Anna Maria Jokl was born in an assimilated Jewish family in Vienna. In 1927 the family moved to Berlin . Jokl worked as a dramaturge for UFA , as a journalist and as a screenwriter . At the premiere of her experimental film Tratsch in May 1933 in Berlin, her name as an author was no longer allowed to be mentioned.

In 1933 she went to the first wave of refugees into exile to Prague , where her two best-known children's books The real miracle of St.
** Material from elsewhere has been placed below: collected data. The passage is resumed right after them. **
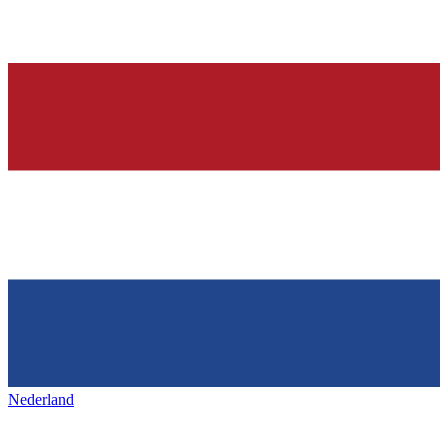
Nederland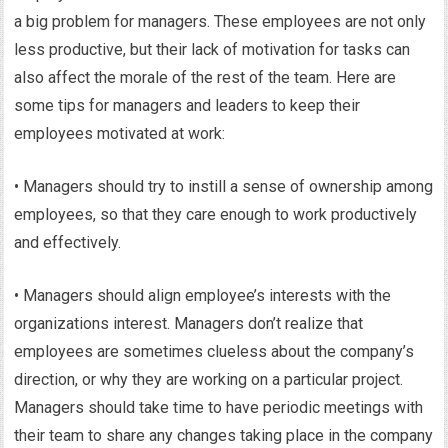
a big problem for managers. These employees are not only
less productive, but their lack of motivation for tasks can
also affect the morale of the rest of the team. Here are
some tips for managers and leaders to keep their
employees motivated at work:
• Managers should try to instill a sense of ownership among
employees, so that they care enough to work productively
and effectively.
• Managers should align employee’s interests with the
organizations interest. Managers don’t realize that
employees are sometimes clueless about the company’s
direction, or why they are working on a particular project.
Managers should take time to have periodic meetings with
their team to share any changes taking place in the company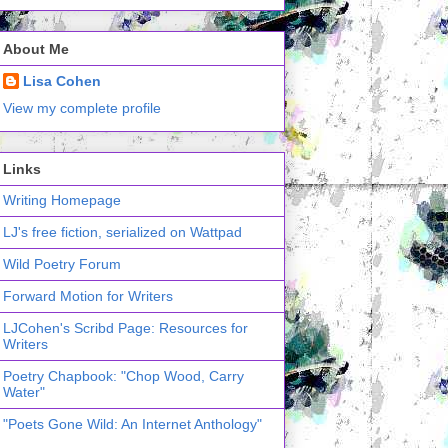
About Me
Lisa Cohen
View my complete profile
Links
Writing Homepage
LJ's free fiction, serialized on Wattpad
Wild Poetry Forum
Forward Motion for Writers
LJCohen's Scribd Page: Resources for
Writers
Poetry Chapbook: "Chop Wood, Carry
Water"
"Poets Gone Wild: An Internet Anthology"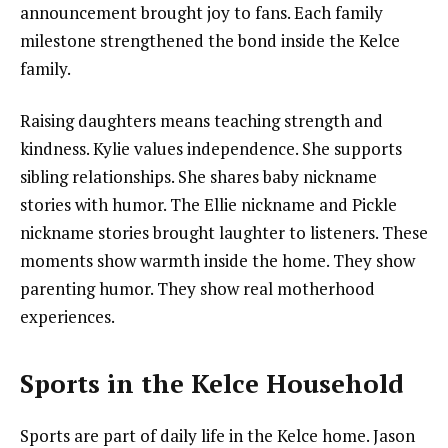
announcement brought joy to fans. Each family
milestone strengthened the bond inside the Kelce
family.
Raising daughters means teaching strength and
kindness. Kylie values independence. She supports
sibling relationships. She shares baby nickname
stories with humor. The Ellie nickname and Pickle
nickname stories brought laughter to listeners. These
moments show warmth inside the home. They show
parenting humor. They show real motherhood
experiences.
Sports in the Kelce Household
Sports are part of daily life in the Kelce home. Jason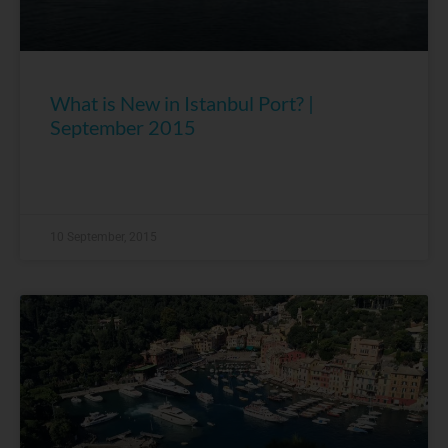
What is New in Istanbul Port? |
September 2015
10 September, 2015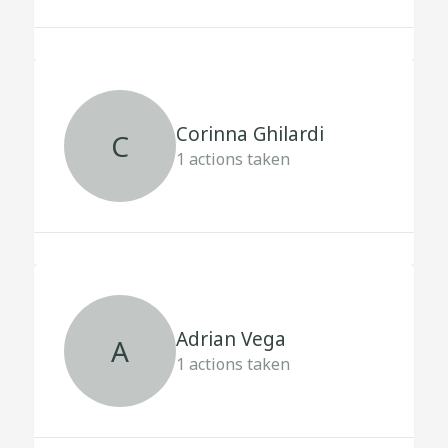
Corinna Ghilardi
C
1
actions taken
Adrian Vega
A
1
actions taken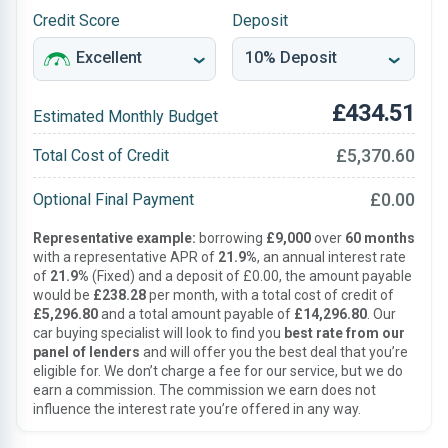
Credit Score
Deposit
£434.51
Estimated Monthly Budget
£5,370.60
Total Cost of Credit
£0.00
Optional Final Payment
Representative example:
borrowing
£9,000
over
60 months
with a representative APR of
21.9%
, an annual interest rate
of
21.9%
(Fixed) and a deposit of £0.00, the amount payable
would be
£238.28
per month, with a total cost of credit of
£5,296.80
and a total amount payable of
£14,296.80
. Our
car buying specialist will look to find you
best rate from our
panel of lenders
and will offer you the best deal that you’re
eligible for. We don’t charge a fee for our service, but we do
earn a commission. The commission we earn does not
influence the interest rate you’re offered in any way.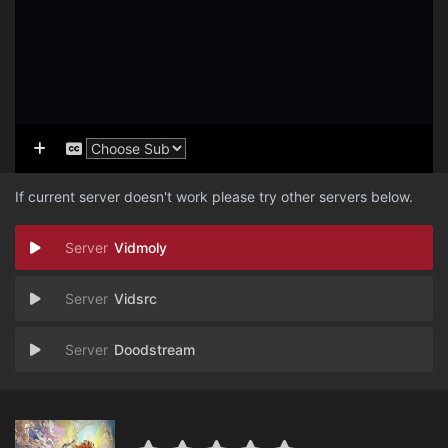
If current server doesn't work please try other servers below.
Vidmoly
Vidsrc
Doodstream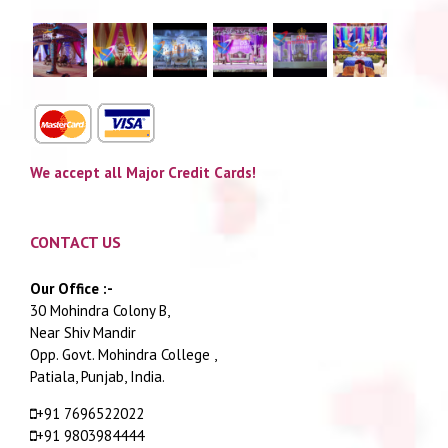
We accept all Major Credit Cards!
CONTACT US
Our Office :-
30 Mohindra Colony B,
Near Shiv Mandir
Opp. Govt. Mohindra College ,
Patiala, Punjab, India.
+91 7696522022
+91 9803984444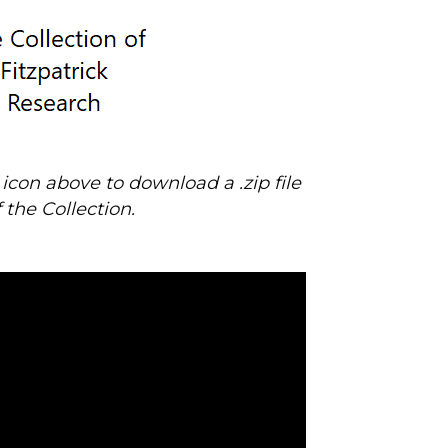
s icon above to download
a .zip file
f the Collection.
Basil Knox (1937) and The Perlmutterfarbe emerged.

When the "remaining Czech Republic " was occupied on March 15, 1939 , Jokl fled to England via Poland . She had to leave the mother-of-pearl manuscript behind. It was later brought across the border by her escape agent. In London she was involved in social projects, for example campaigning for the establishment of a home for refugee children, wrote and staged plays for children with the group Young Czechoslovakia and began studying depth psychology in 1945 , which she taught at the CG Jung- Institute in Zurich continued. Anna Maria Jokl attributed the failure of her examination at the institute to anti-Semitic tendencies at Carl Gustav Jung and his colleague Toni Wolff . Although she never received the diploma she wanted from the Jung Institute, she later worked as a therapist , including for the Jewish Hospital in Berlin.

It was not until 1948 that her novel The Mother of Pearl appeared. A children's novel for almost everyone. In 1950 Jokl moved to East Berlin on the occasion of a planned film adaptation of the mother-of-pearl color , but was expelled from the GDR shortly afterwards without giving any reason. The script written by Jokl was rejected. It was not until 2008 that the book by director Marcus H. Rosenmüller was made into The Perl Mother Color, and in 2013 it was staged in a dramatization by Christoph Nussbaumeder for the Düsseldorfer Schauspielhaus .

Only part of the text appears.